• **Required work**
Character for character, transcribe the entries below, minus the images.

Saved entries
"""

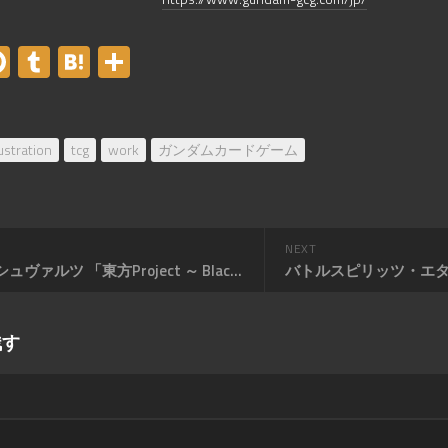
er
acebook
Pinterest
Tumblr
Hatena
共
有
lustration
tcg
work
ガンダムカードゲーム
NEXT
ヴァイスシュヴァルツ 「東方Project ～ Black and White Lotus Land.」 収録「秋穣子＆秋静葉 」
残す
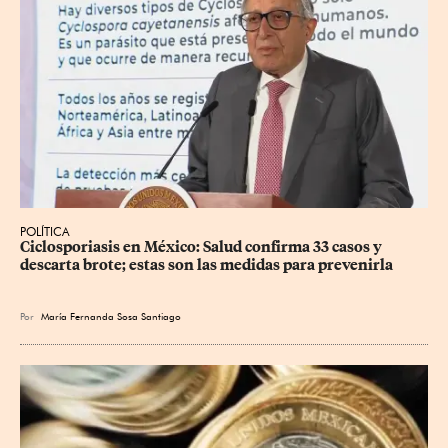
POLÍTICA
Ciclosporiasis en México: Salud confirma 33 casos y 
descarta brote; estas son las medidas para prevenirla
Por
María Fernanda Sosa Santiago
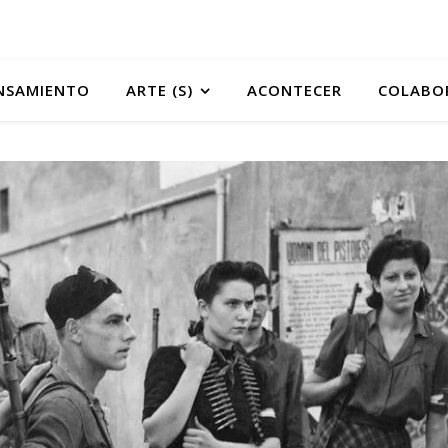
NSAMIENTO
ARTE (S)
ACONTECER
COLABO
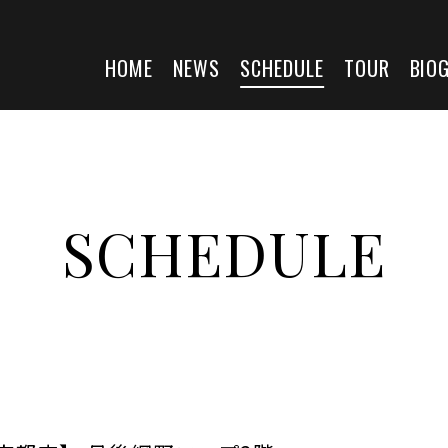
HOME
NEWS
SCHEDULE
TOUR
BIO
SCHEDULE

"""

• **Written response**
er
acebook
Pinterest
Tumblr
Hatena
共
有
lustration
tcg
work
ガンダムカードゲーム
NEXT
ヴァイスシュヴァルツ 「東方Project ～ Black and White Lotus Land.」 収録「秋穣子＆秋静葉 」
残す
POLÍTICA
Ciclosporiasis en México: Salud confirma 33 casos y 
descarta brote; estas son las medidas para prevenirla
Por
María Fernanda Sosa Santiago
NSAMIENTO
ARTE (S)
ACONTECER
COLABO
HOME
NEWS
SCHEDULE
TOUR
BIO
SCHEDULE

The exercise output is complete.